# TASK TO CARRY OUT:
After finding the line with "You are a GUI" in the entries below, retype exactly each line from there through the line with "Image resolution: width=742", including that final line.

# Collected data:
-=-=-
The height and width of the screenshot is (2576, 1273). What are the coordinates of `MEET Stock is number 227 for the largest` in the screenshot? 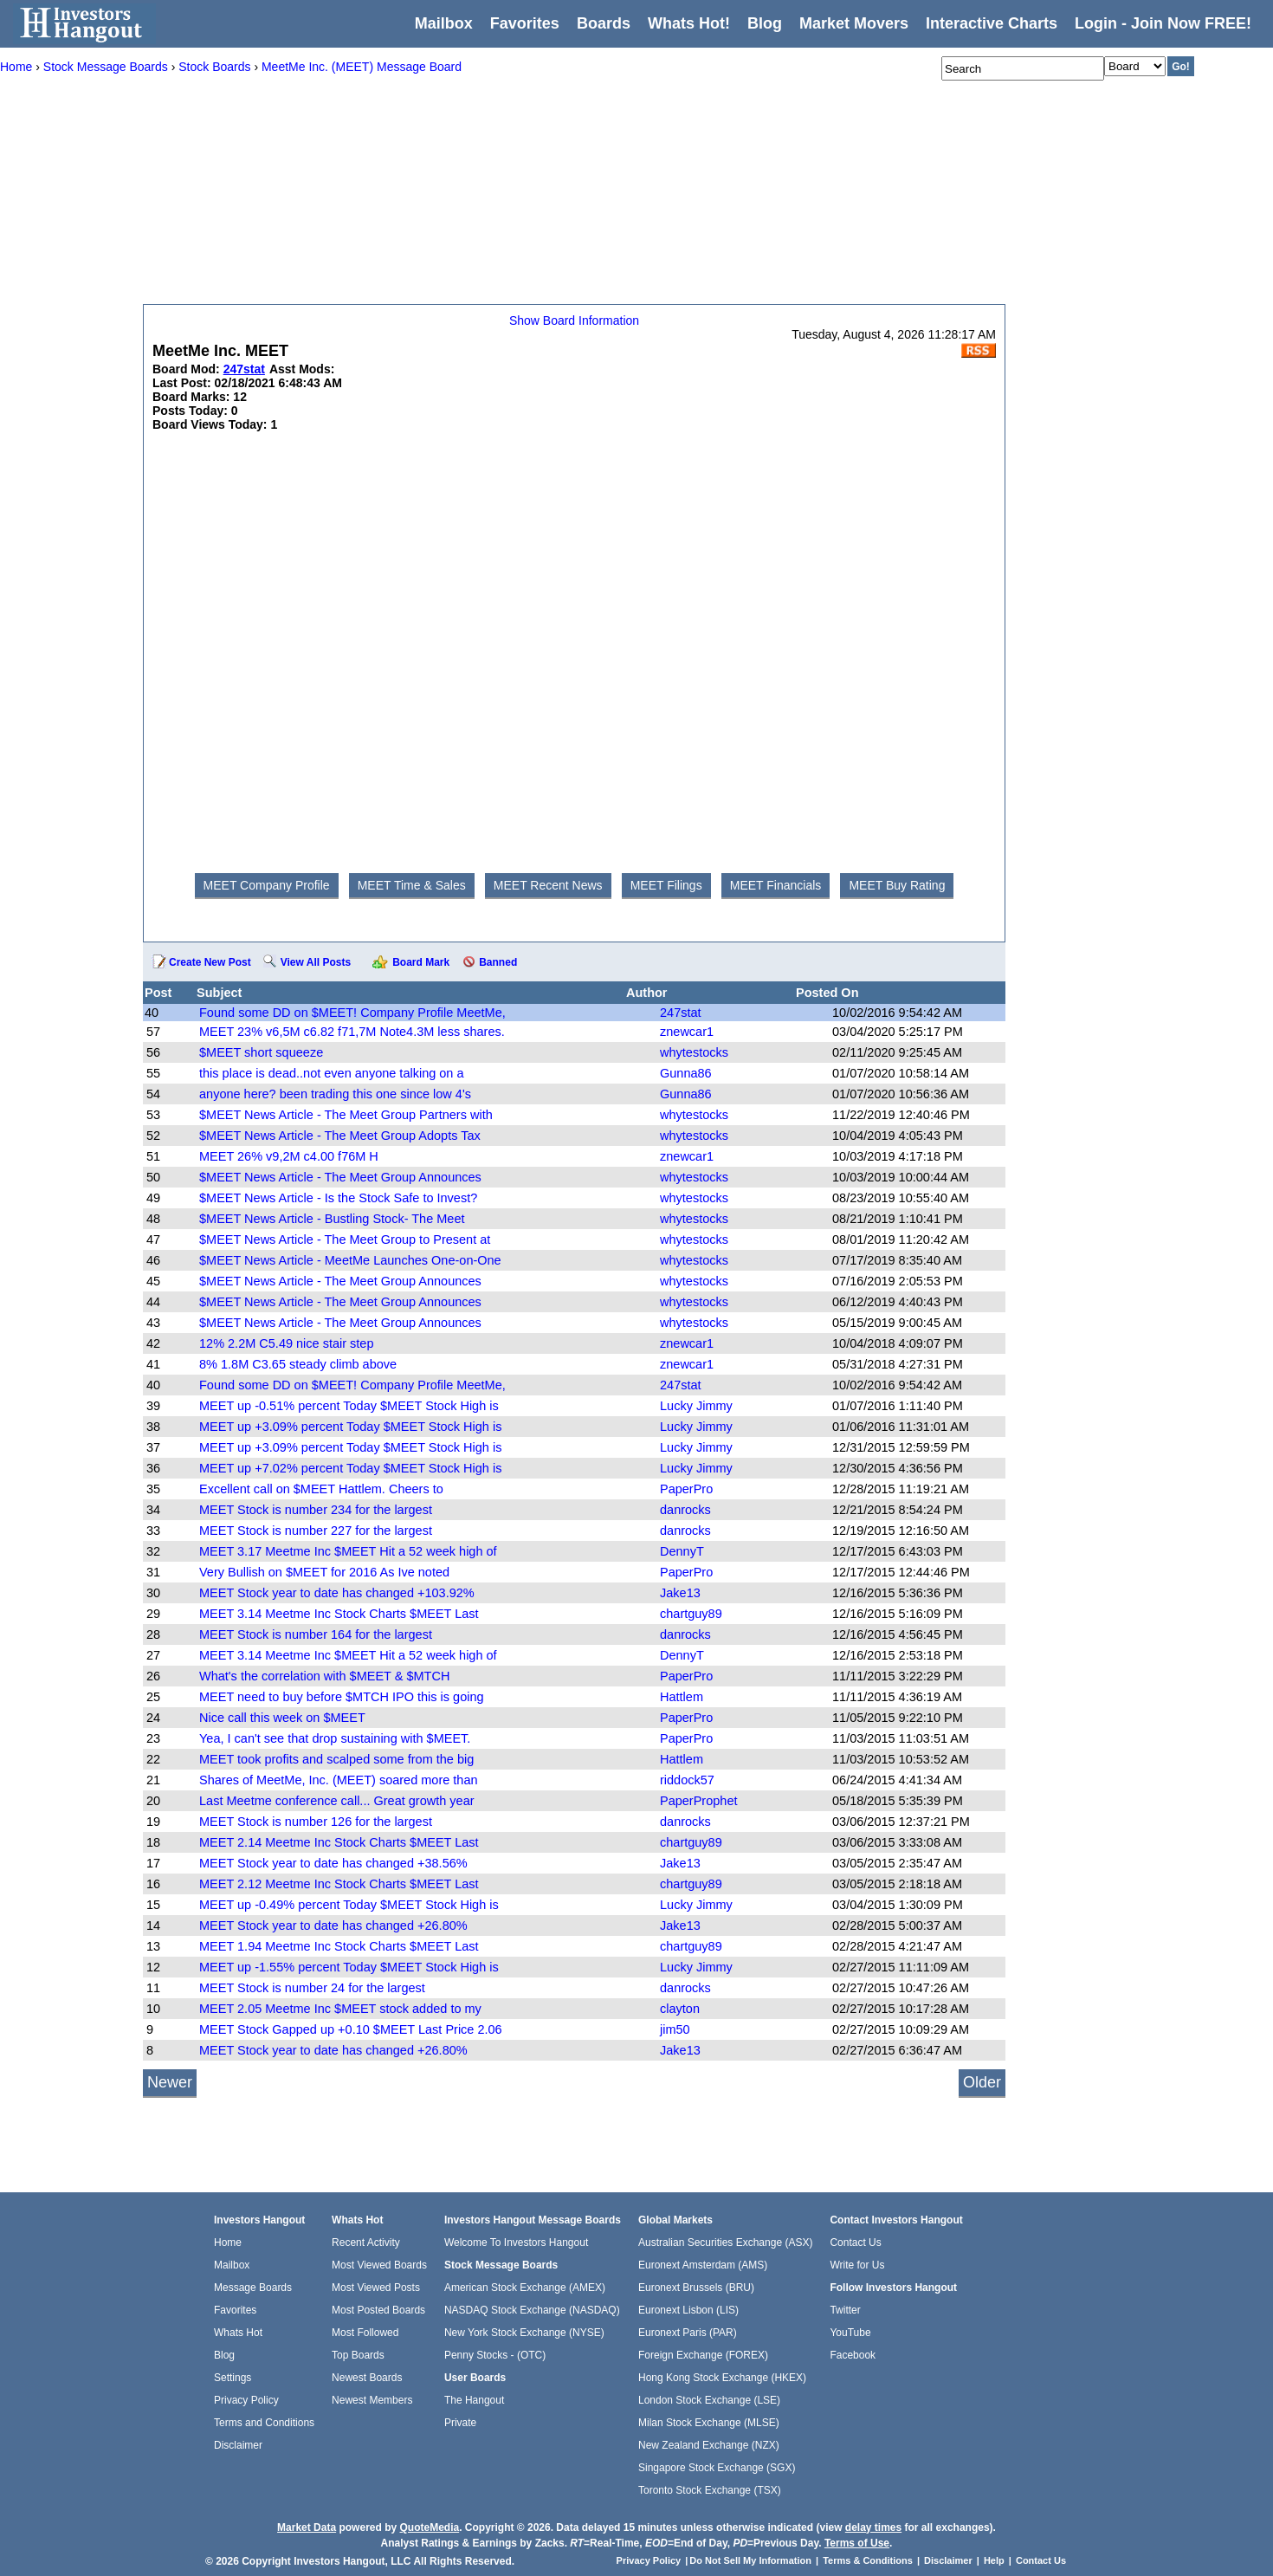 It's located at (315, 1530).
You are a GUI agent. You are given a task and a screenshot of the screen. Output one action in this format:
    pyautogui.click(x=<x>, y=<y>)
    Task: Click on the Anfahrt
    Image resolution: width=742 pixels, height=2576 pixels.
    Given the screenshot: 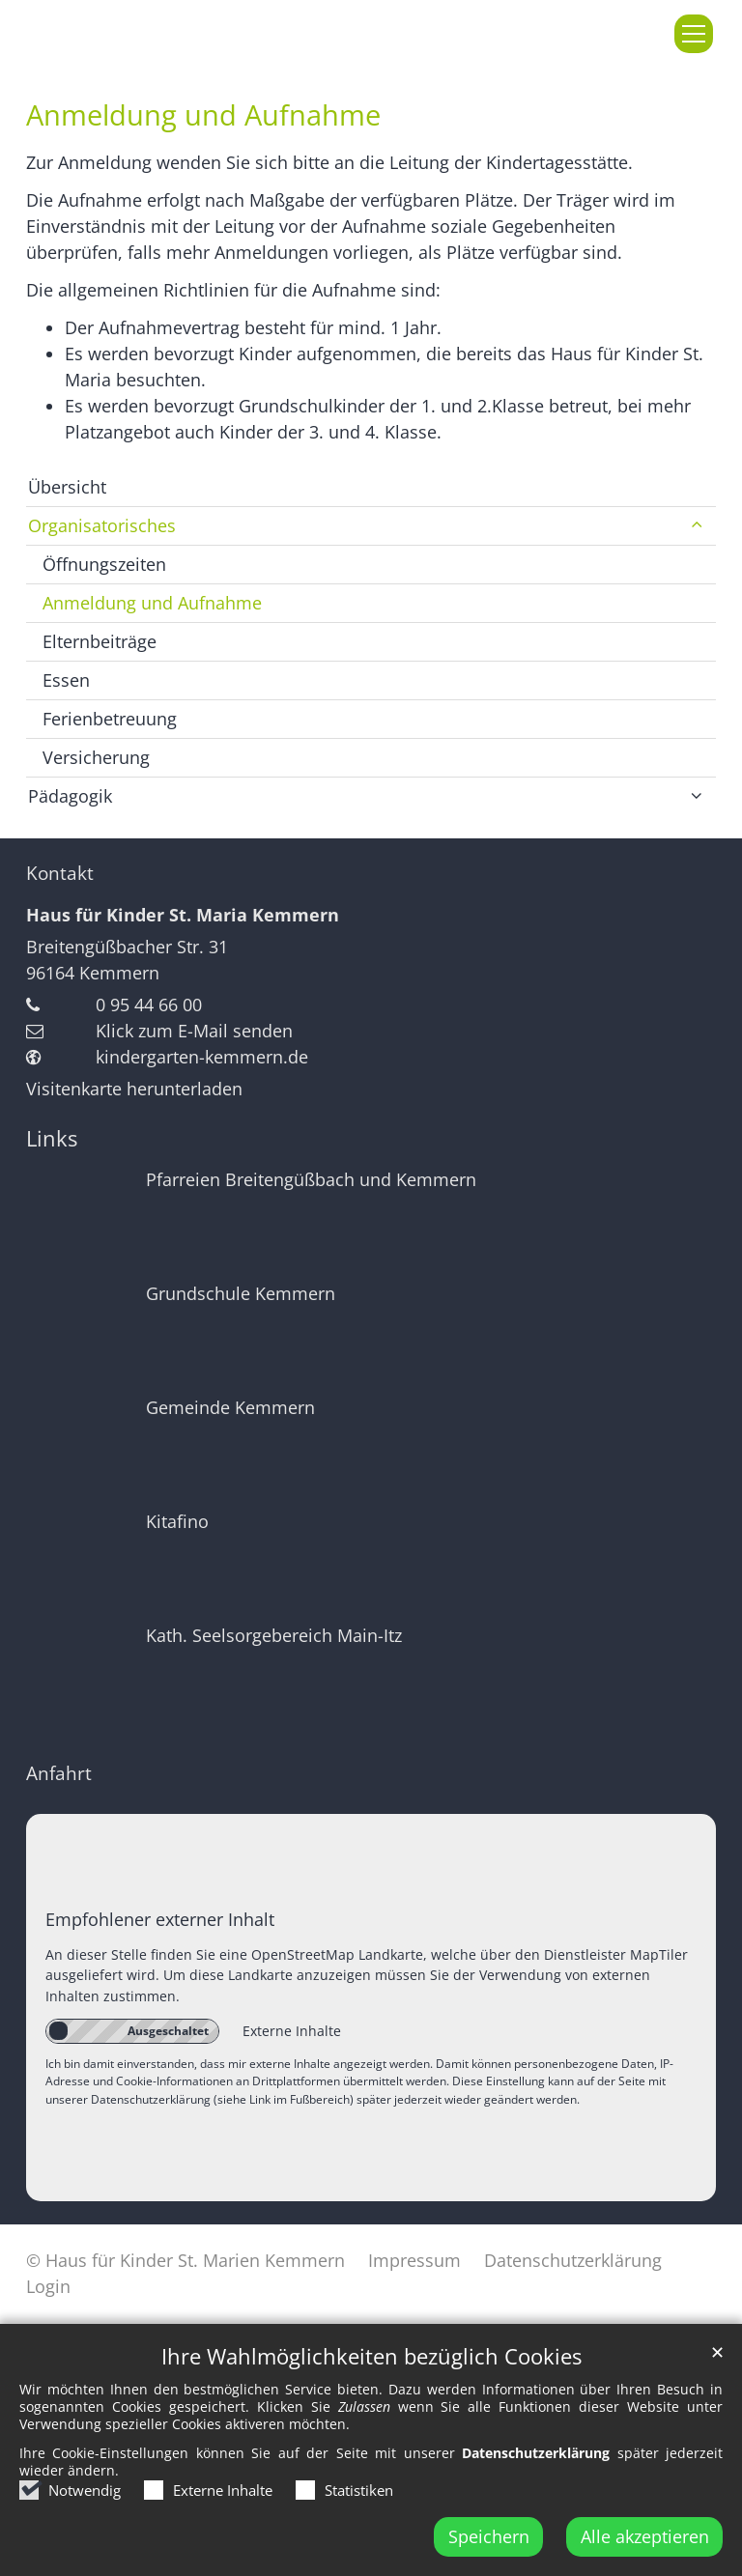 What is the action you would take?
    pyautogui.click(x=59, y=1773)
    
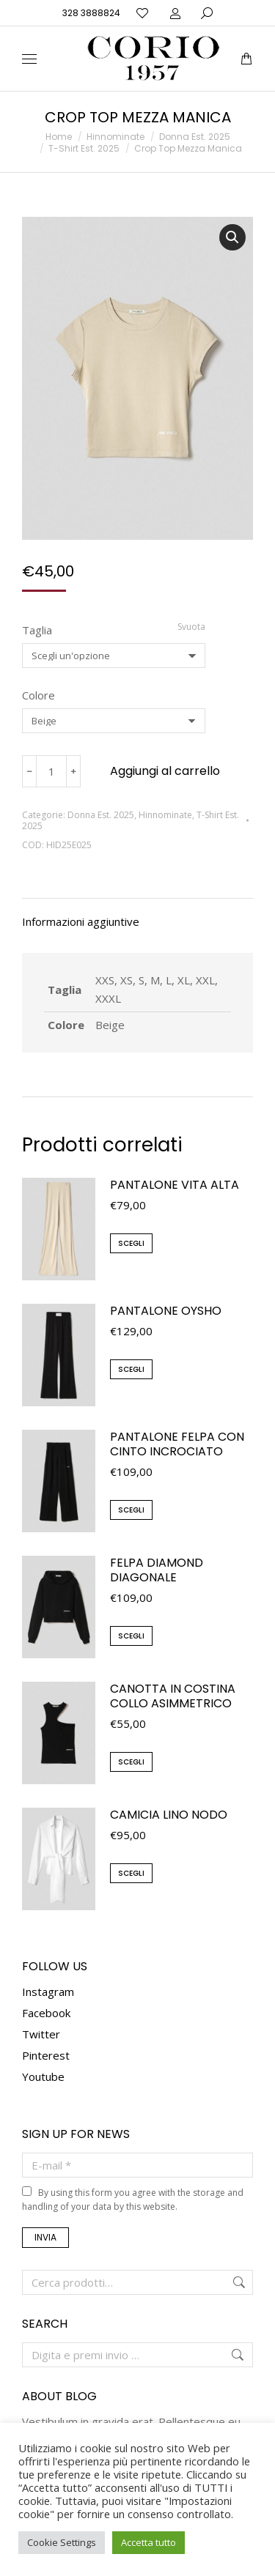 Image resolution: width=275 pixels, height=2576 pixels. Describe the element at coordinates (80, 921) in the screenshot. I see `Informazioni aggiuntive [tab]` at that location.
-=-=-
# RESPONSE:
You are a GUI agent. You are given a task and a screenshot of the screen. Output one action in this format:
    pyautogui.click(x=<x>, y=<y>)
    Task: Click on the Anfahrt
    Image resolution: width=742 pixels, height=2576 pixels.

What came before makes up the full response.